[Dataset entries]
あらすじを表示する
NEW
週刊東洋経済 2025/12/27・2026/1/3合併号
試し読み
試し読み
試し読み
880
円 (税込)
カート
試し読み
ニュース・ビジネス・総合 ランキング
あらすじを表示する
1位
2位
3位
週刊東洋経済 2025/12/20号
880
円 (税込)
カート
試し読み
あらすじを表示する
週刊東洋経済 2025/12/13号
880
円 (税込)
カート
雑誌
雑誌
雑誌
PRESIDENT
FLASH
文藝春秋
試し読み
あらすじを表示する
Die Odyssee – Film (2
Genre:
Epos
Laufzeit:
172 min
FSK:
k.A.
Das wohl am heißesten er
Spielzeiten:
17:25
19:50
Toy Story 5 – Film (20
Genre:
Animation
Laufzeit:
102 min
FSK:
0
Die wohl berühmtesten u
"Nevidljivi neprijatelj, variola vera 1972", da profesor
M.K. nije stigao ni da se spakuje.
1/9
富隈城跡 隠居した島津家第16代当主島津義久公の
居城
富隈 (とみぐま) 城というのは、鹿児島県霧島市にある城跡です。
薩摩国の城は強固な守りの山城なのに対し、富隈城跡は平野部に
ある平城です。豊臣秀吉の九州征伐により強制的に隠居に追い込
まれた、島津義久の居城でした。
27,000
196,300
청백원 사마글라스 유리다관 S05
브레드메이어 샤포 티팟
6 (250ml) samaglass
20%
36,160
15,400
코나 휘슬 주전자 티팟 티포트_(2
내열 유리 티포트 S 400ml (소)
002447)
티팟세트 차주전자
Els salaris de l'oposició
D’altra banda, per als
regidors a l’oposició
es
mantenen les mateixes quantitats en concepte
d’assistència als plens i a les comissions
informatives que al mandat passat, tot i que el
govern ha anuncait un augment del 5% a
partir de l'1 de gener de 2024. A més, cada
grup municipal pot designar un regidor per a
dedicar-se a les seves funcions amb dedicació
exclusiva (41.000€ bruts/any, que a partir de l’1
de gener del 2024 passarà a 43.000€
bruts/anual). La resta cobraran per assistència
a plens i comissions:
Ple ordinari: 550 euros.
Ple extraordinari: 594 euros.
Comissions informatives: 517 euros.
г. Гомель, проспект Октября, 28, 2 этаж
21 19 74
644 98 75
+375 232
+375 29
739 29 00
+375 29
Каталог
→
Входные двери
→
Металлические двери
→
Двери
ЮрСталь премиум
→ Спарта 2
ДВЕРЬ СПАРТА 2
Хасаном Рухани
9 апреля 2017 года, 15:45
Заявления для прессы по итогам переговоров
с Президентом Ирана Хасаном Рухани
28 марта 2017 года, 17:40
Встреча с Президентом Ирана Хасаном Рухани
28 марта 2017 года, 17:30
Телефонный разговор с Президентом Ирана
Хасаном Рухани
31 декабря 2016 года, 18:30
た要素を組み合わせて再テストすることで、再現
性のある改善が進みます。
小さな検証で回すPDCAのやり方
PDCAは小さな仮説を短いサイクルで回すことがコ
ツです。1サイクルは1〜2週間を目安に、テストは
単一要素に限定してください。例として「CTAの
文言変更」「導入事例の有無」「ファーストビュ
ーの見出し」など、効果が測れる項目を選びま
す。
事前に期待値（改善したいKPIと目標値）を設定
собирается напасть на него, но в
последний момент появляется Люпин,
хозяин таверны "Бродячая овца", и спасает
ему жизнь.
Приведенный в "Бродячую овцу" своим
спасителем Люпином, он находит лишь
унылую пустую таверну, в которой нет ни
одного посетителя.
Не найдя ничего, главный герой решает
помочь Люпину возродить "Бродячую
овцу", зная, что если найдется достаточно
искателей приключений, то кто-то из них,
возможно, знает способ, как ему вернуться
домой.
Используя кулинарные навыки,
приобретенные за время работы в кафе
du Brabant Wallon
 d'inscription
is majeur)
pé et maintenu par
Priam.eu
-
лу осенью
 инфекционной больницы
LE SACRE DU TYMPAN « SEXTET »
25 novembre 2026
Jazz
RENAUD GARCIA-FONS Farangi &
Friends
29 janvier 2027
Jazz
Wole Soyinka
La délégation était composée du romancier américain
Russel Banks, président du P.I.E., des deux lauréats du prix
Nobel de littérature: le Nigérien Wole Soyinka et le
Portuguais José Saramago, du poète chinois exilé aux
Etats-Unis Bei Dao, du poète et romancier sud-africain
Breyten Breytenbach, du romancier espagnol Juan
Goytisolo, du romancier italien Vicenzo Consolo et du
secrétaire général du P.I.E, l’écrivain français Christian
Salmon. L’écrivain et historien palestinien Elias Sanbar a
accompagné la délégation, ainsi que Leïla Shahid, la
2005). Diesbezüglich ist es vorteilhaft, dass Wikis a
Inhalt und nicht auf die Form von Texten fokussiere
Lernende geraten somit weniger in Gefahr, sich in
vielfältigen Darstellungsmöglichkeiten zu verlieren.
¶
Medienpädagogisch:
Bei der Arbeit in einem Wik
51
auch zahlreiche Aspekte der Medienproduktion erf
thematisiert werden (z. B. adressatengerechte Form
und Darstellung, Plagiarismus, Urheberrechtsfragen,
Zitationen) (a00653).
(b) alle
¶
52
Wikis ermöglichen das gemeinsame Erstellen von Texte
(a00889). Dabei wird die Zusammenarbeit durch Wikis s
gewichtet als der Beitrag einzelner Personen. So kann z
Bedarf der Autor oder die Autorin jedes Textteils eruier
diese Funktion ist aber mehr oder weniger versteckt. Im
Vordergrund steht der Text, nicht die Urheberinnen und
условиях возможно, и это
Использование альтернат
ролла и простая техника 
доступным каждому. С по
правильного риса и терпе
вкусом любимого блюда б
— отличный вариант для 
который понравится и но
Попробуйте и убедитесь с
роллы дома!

▶ [Work instructions]
Copy out, from the records above, every line that holds the string "weniger".

▶ [Solution to this exercise]
Lernende geraten somit weniger in Gefahr, sich in
diese Funktion ist aber mehr oder weniger versteckt. Im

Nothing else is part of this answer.